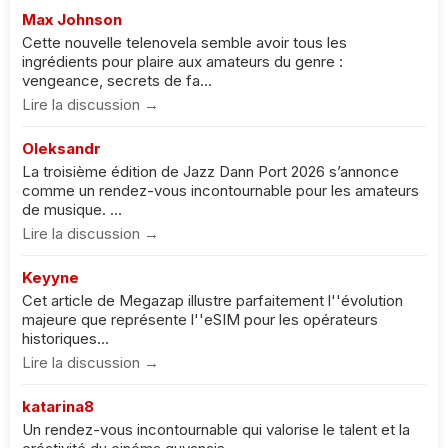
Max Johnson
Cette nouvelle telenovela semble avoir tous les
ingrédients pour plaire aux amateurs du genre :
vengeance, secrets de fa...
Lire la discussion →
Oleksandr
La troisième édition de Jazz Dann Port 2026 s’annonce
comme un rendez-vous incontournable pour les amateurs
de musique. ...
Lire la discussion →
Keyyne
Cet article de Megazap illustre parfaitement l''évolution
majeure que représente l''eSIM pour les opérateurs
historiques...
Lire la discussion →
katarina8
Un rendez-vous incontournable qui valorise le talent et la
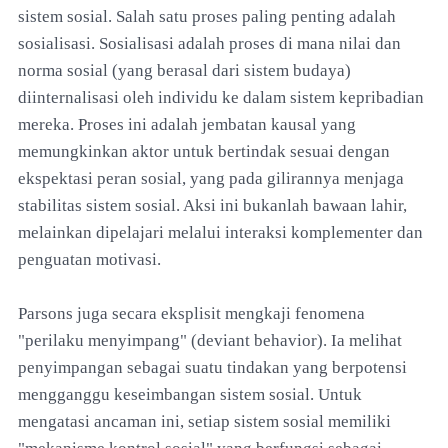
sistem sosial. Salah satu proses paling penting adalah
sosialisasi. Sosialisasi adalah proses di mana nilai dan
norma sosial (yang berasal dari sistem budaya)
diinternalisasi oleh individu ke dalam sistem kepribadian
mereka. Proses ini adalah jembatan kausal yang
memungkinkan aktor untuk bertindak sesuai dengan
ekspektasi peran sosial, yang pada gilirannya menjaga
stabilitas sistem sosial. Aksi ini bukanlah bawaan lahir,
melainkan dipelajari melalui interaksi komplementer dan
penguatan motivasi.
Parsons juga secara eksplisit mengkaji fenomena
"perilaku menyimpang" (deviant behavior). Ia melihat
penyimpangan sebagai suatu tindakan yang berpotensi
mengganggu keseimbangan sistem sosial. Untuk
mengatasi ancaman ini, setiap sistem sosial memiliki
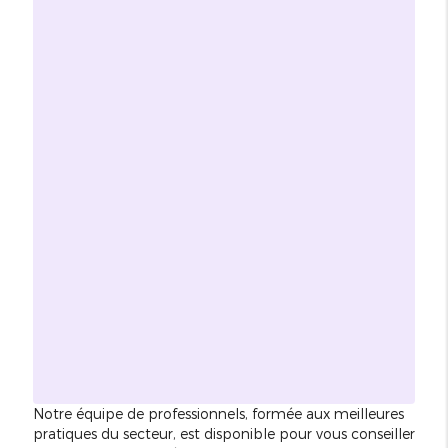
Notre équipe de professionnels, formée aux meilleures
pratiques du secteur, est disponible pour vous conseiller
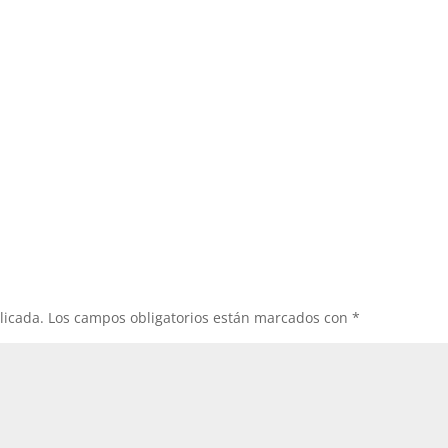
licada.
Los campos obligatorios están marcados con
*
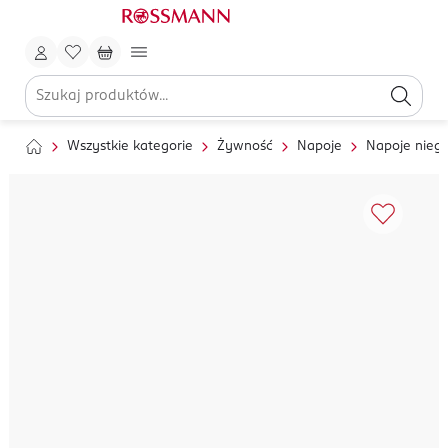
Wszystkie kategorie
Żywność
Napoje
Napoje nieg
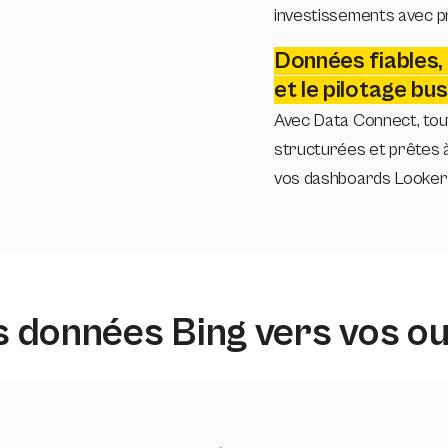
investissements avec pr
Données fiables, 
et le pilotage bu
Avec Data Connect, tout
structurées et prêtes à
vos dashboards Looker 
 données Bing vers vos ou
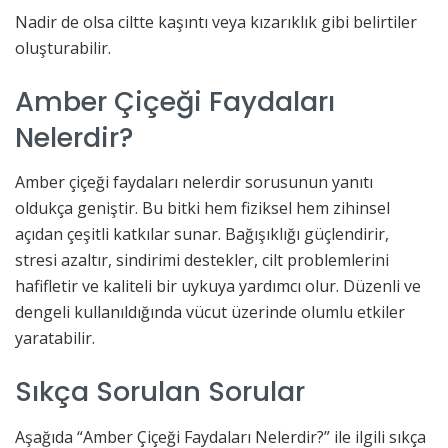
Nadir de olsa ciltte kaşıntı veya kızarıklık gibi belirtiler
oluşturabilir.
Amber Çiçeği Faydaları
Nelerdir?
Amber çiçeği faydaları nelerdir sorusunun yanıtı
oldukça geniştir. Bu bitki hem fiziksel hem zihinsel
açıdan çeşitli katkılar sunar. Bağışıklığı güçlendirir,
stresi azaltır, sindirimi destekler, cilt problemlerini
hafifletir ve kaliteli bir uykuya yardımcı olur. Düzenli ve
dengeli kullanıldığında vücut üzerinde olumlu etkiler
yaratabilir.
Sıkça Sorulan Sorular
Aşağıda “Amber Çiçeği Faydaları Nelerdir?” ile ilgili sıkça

__WORK ITEM__
Scan the data above for the string "vous" and copy each line where it appears.

__SOLUTION FOR THIS EXERCISE__
comme un rendez-vous incontournable pour les amateurs
Un rendez-vous incontournable qui valorise le talent et la
pratiques du secteur, est disponible pour vous conseiller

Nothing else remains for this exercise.